WiseTech Plummets 4.4% as Allegations Resurface; Market Update Including RBA Rate Cuts and US Tariffs

by Archynetys Economy Desk

Market Update: WiseTech Plummets as New Allegations Emerge; Australian Stocks Mixed

WiseTech, the renowned technology company, experienced a sharp decline of 4.4% as shareholders digested news of three new allegations of inappropriate conduct against its billionaire founder, Richard White. These allegations come just three months after the board previously cleared White of bullying, harassment, and intimidation.

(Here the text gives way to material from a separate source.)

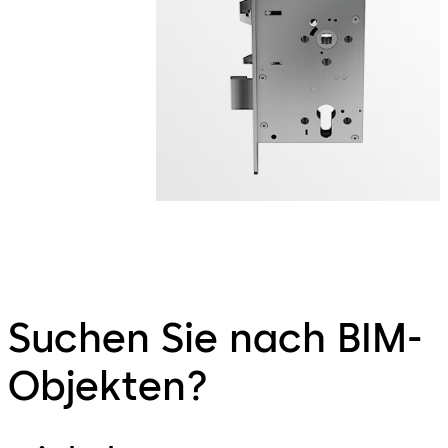
Suchen Sie nach BIM-
Objekten?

Most traded shares on IG Markets.

Major mining giants Rio Tinto, BHP, and Fortescue continued their downward trend, declining by 1.2%, 1%, and 1.5% respectively, by the end of Monday’s trading session. Conversely, BlueScope Steel, which has substantial investments in the United States, saw a positive surge of 1.8%.

Market Analysts Weigh In

Morgan Stanley’s equity strategy team anticipates a potential earnings trough in the coming period. They predict an increase in consumer confidence in February, noting it will still be at its highest levels since the Reserve Bank of Australia (RBA) started raising interest rates in May 2022.

Macquarie Bank’s strategy team also advised investors to reassess their shorted stocks. They pointed to examples like Domino’s and Nick Scali, which performed better than expected despite being heavily shorted and part of the consumer sector, which has faced prolonged disappointments.

Objective Outlook on Trade Policies

BetaShares chief economist David Bassanese emphasized the potential for RBA rate cuts starting in February and anticipated positive impacts from increased China stimulus in 2025. He also listed the negative effects of US tariffs and government spending cuts as possible hindrances to earnings growth.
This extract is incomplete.